Did you ever find real root cause and fix for this? Sounds to me like kernel would have improved protection of overallocating PCI address space, and thus won’t allow driver to go forward. Could it be the reason?
I agree, switching to an 5.10.3 elrepo Kernel is a temporary workaround, not a solution.

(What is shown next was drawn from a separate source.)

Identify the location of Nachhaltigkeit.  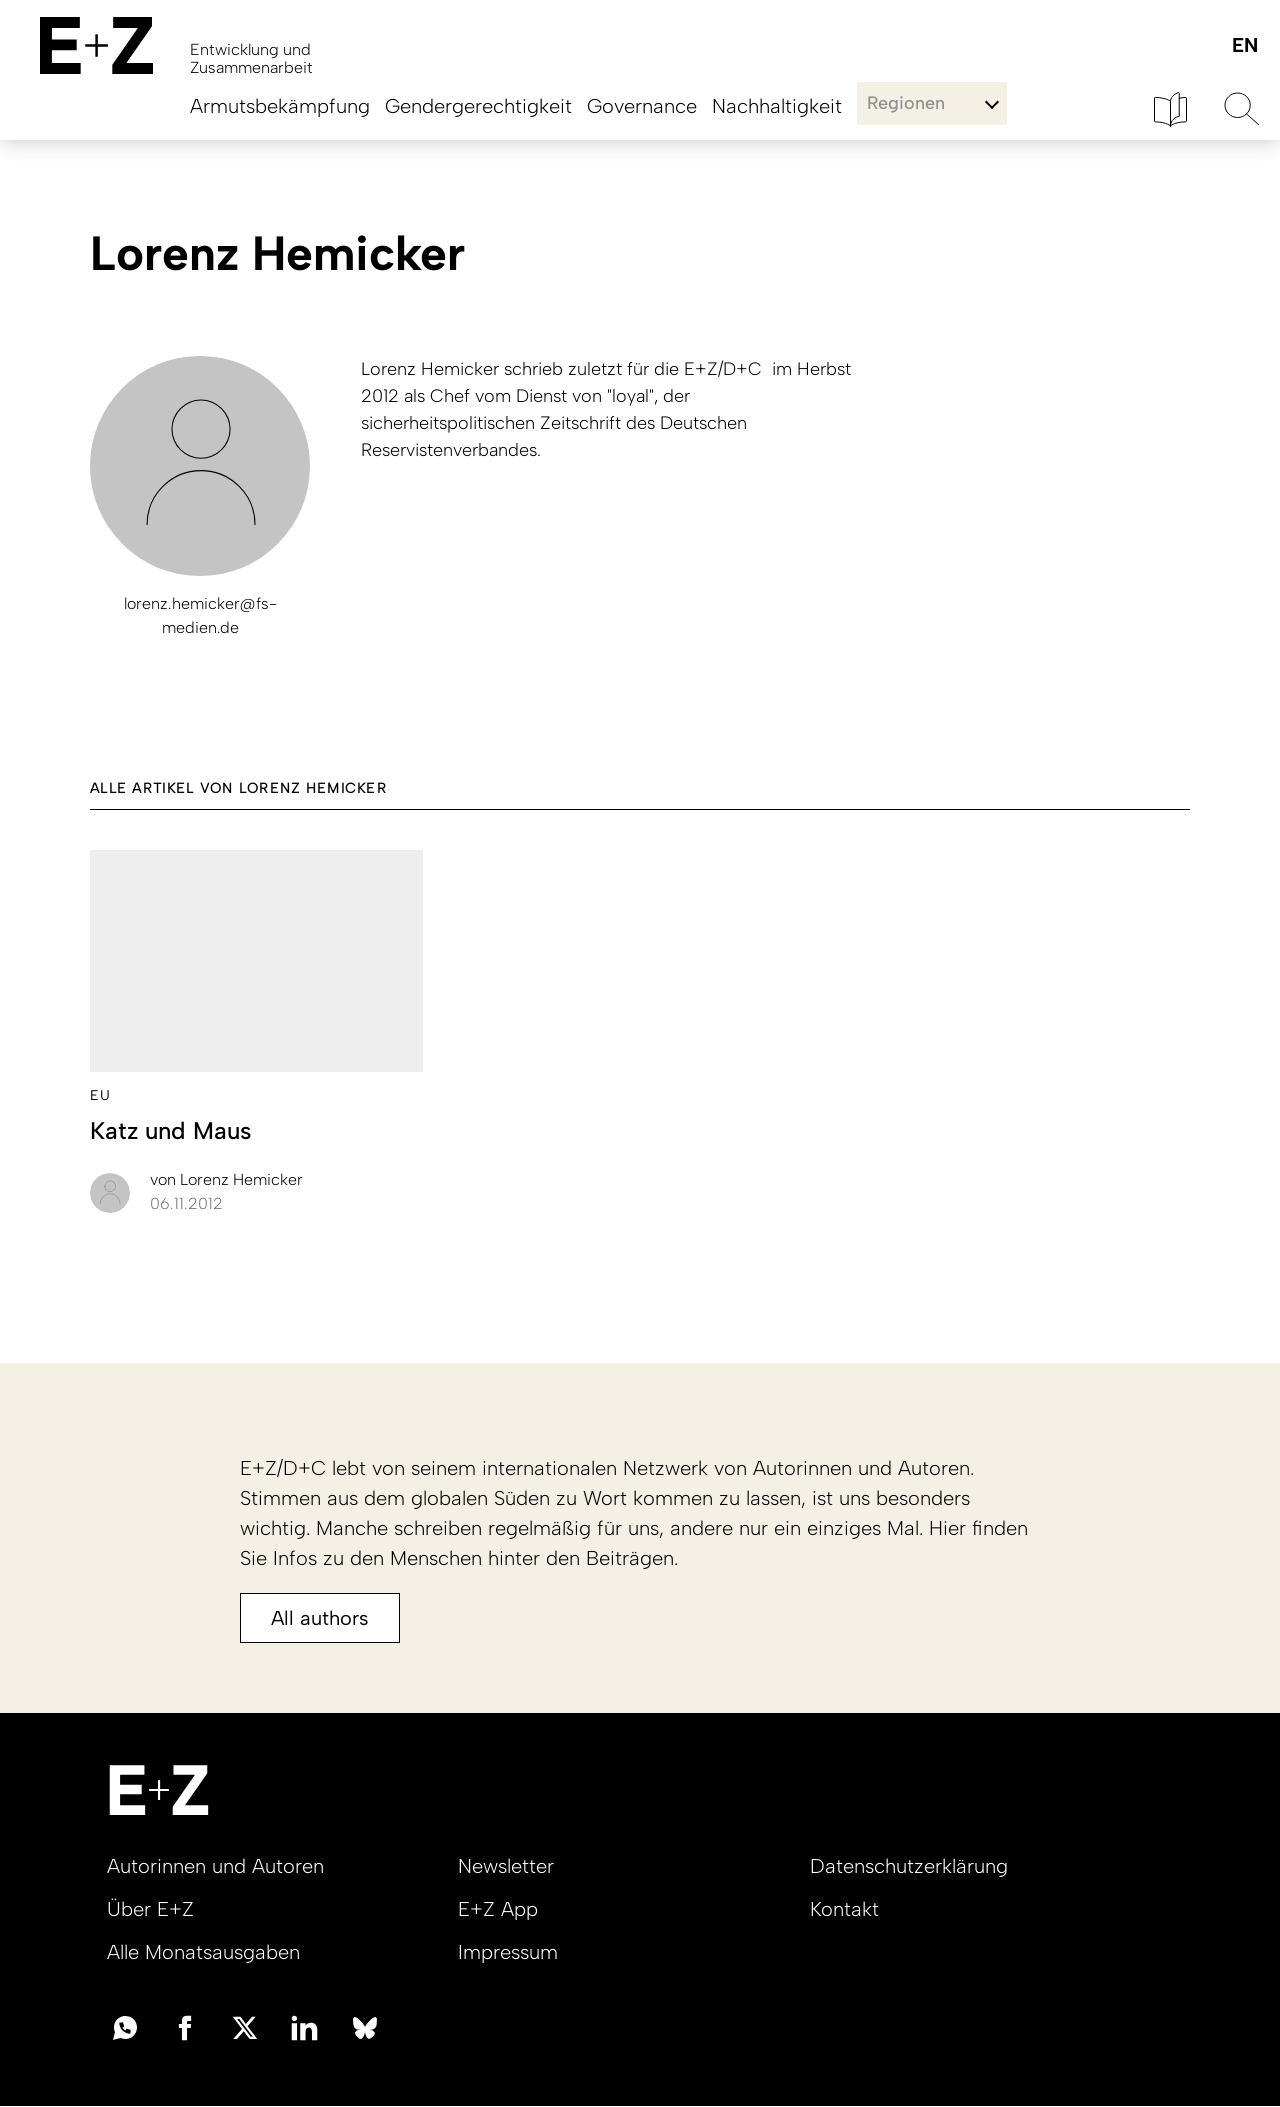
(777, 106).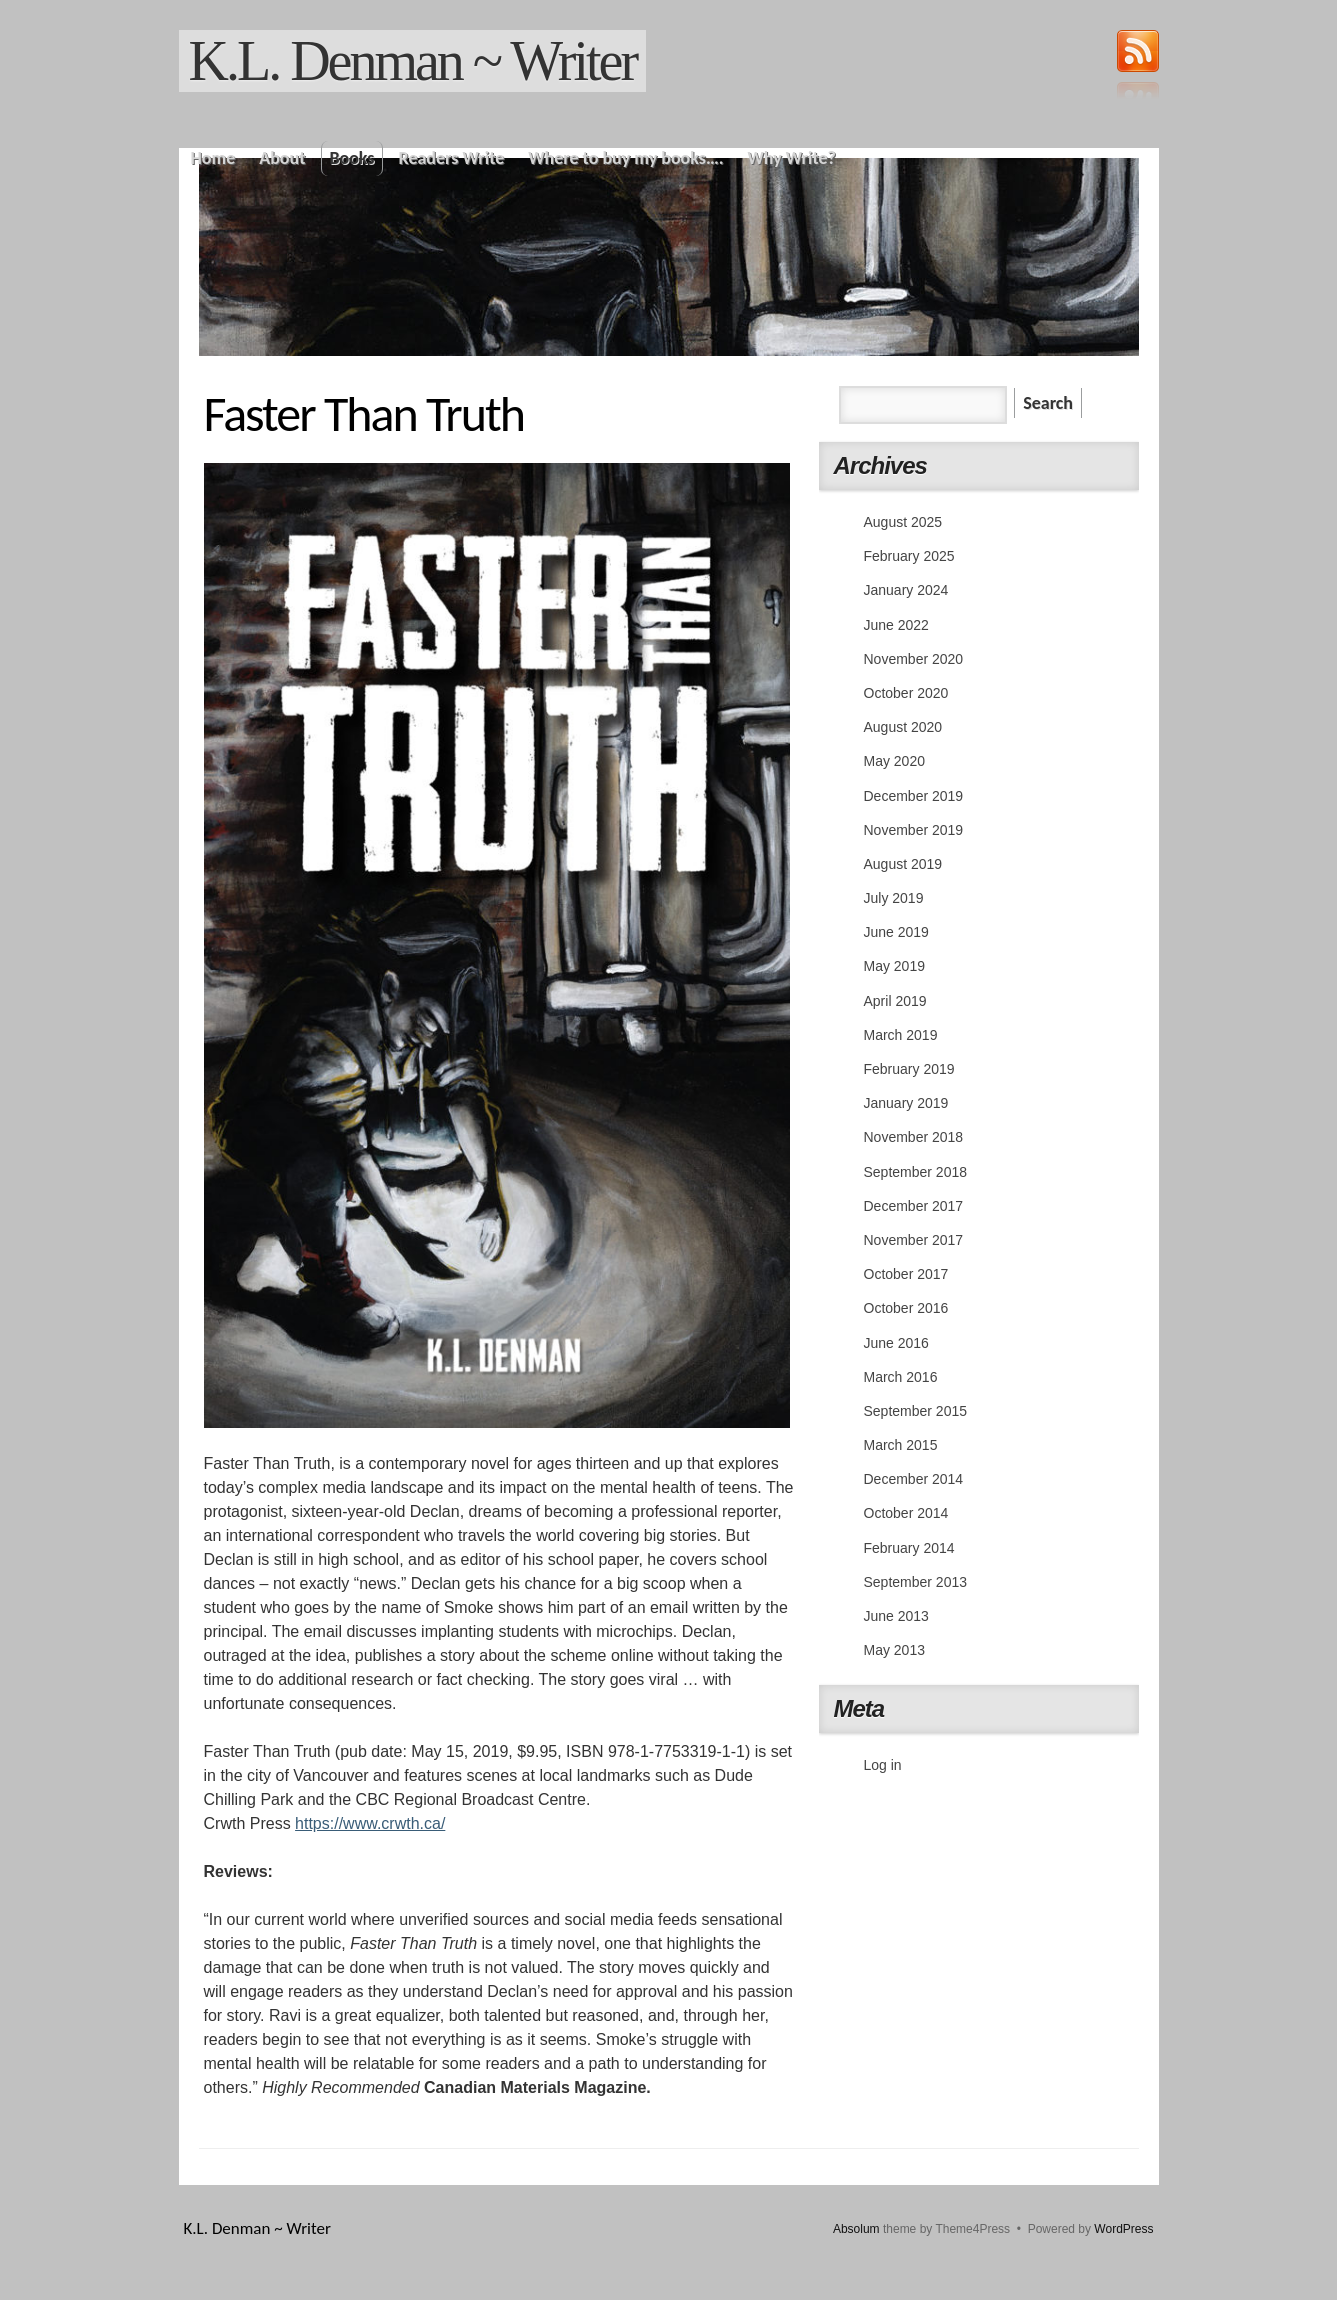 This screenshot has width=1337, height=2300. I want to click on September 2018, so click(916, 1172).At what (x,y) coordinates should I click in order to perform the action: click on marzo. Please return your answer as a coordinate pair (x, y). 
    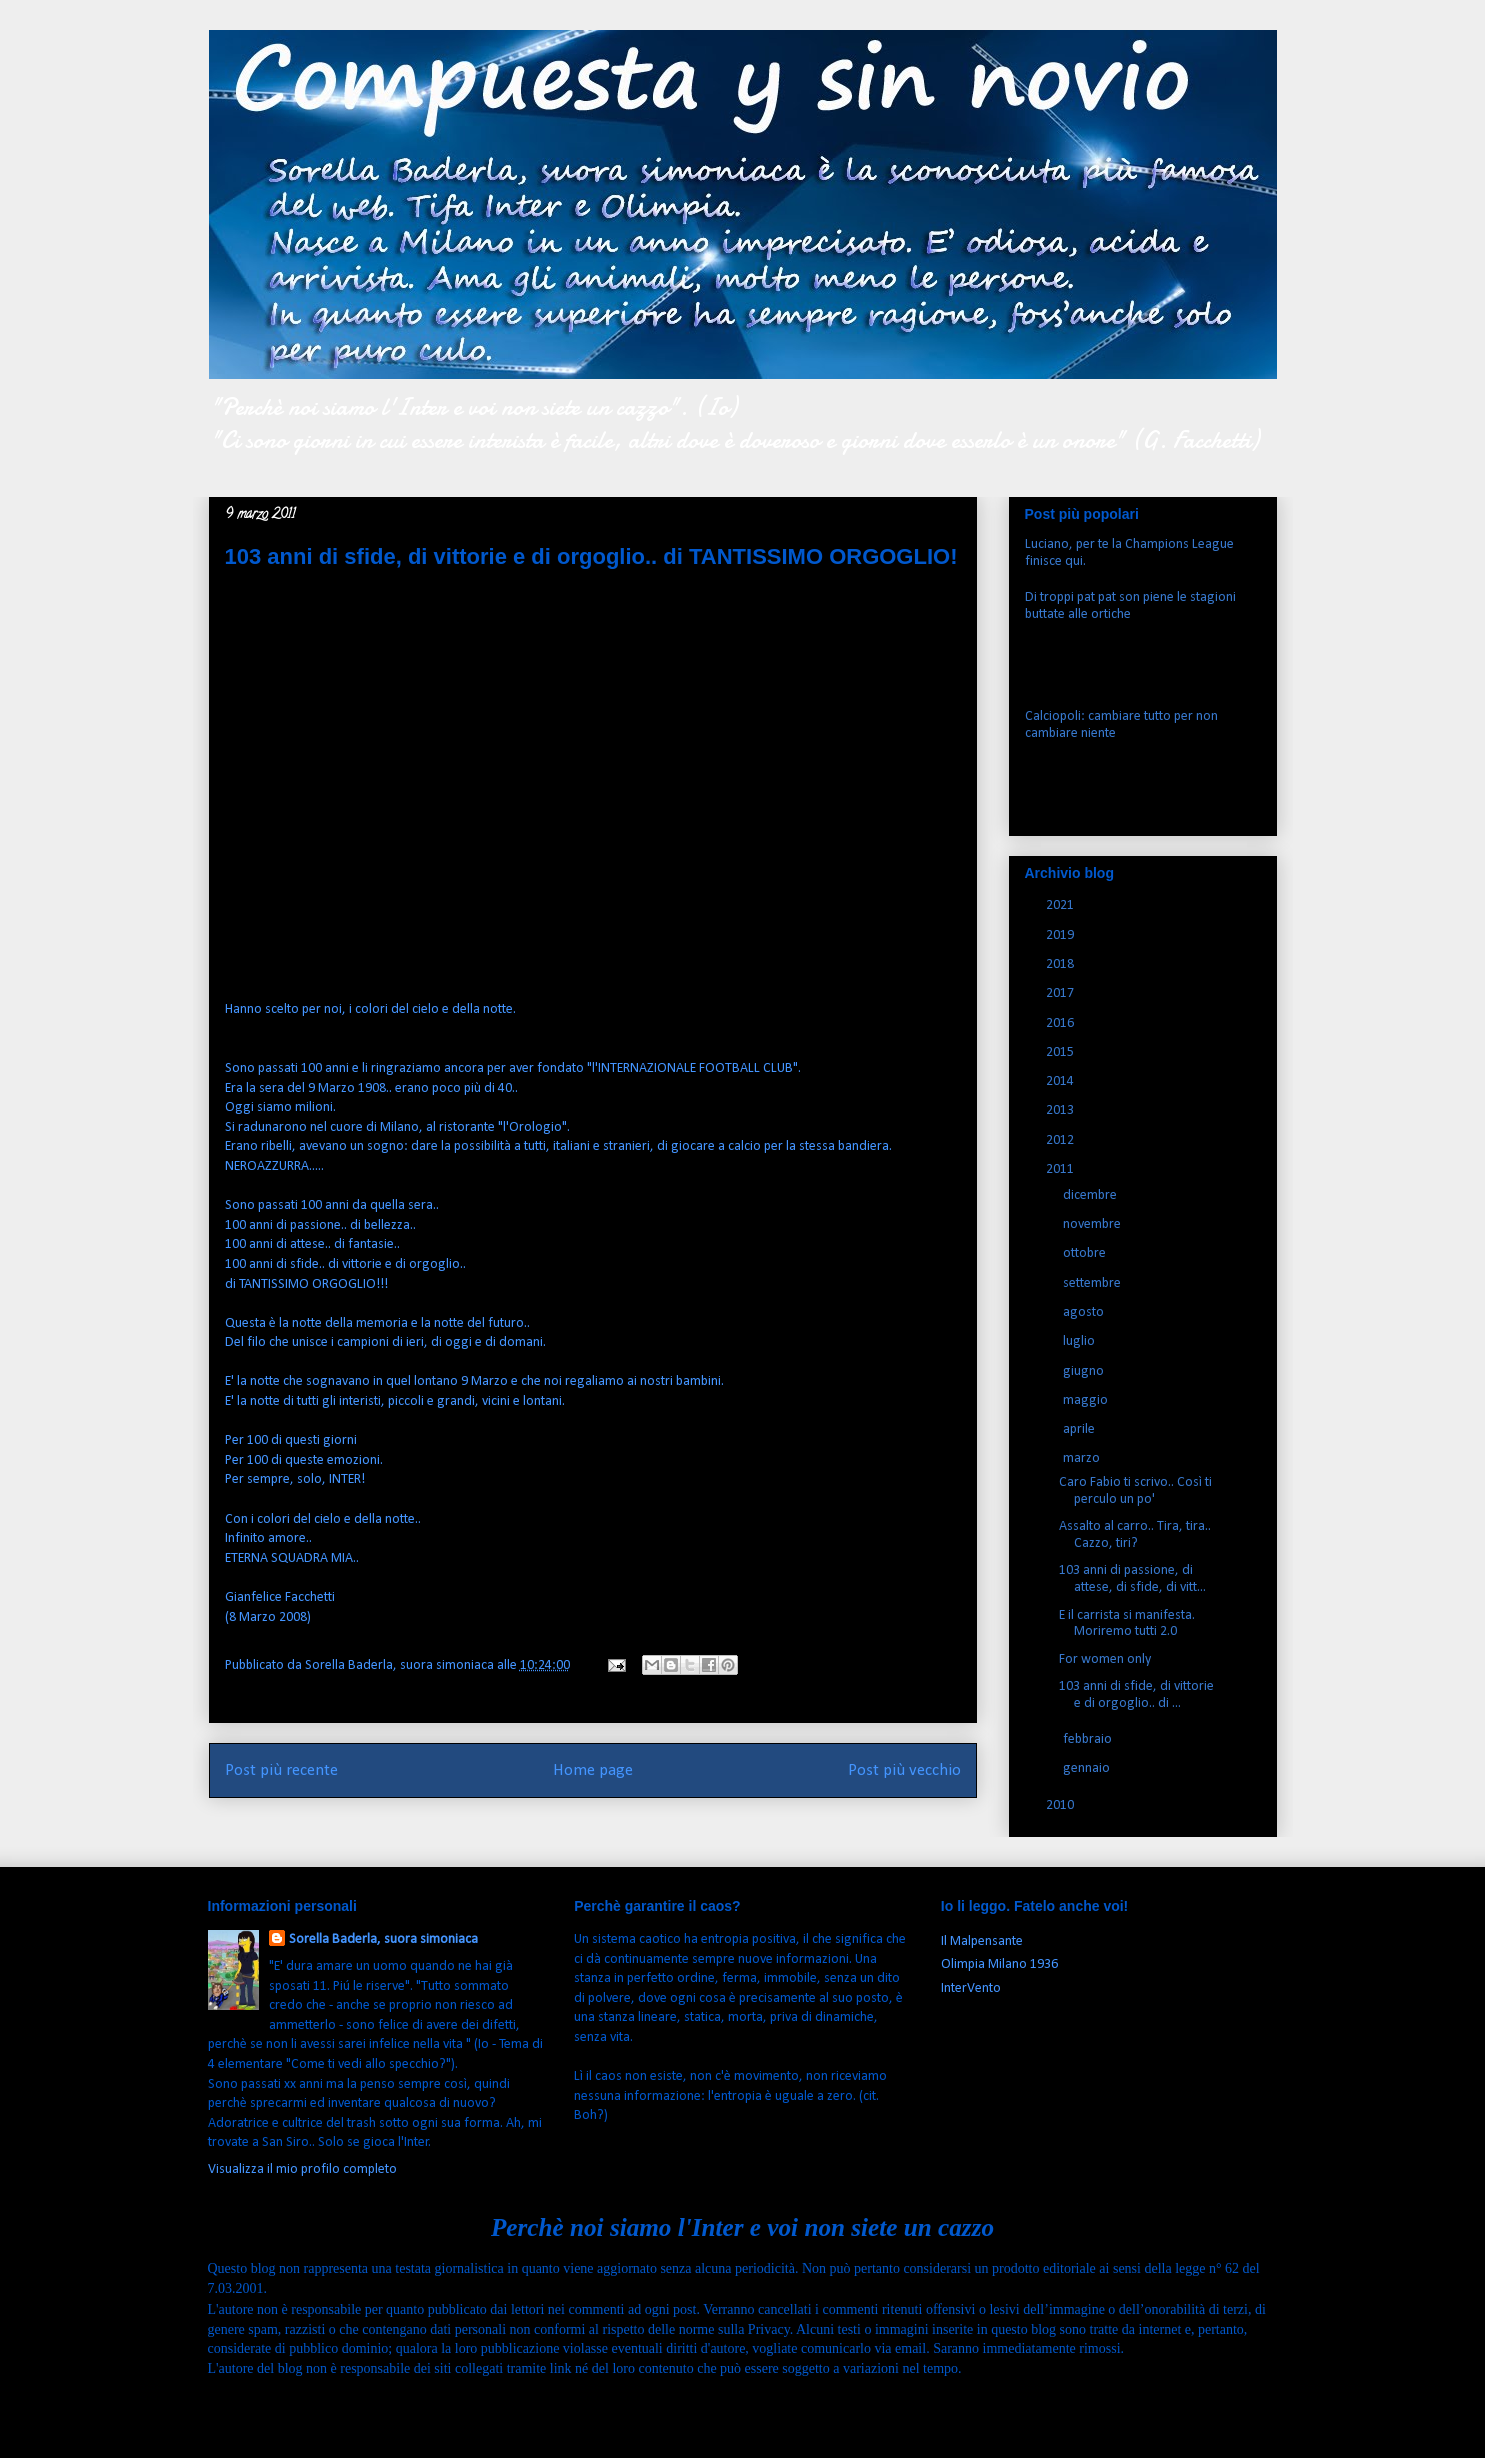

Unfortunately finding the real root cause is beyond my capabilities. I also did not find the time yet to open a bug report towards RHEL/CentOS 8.3. But, I will try this week the combination of Kernel 4.18.0-240.1.1 and Nvidia Driver 460.32.03
The “resource sanity check” message is just a symptom, very common. From observation, it’s always displayed when the nvidia driver resets the gpu.
driver can’t communicate with the gpu (RmInitAdapter failed) and resets it (resource message), in a loop.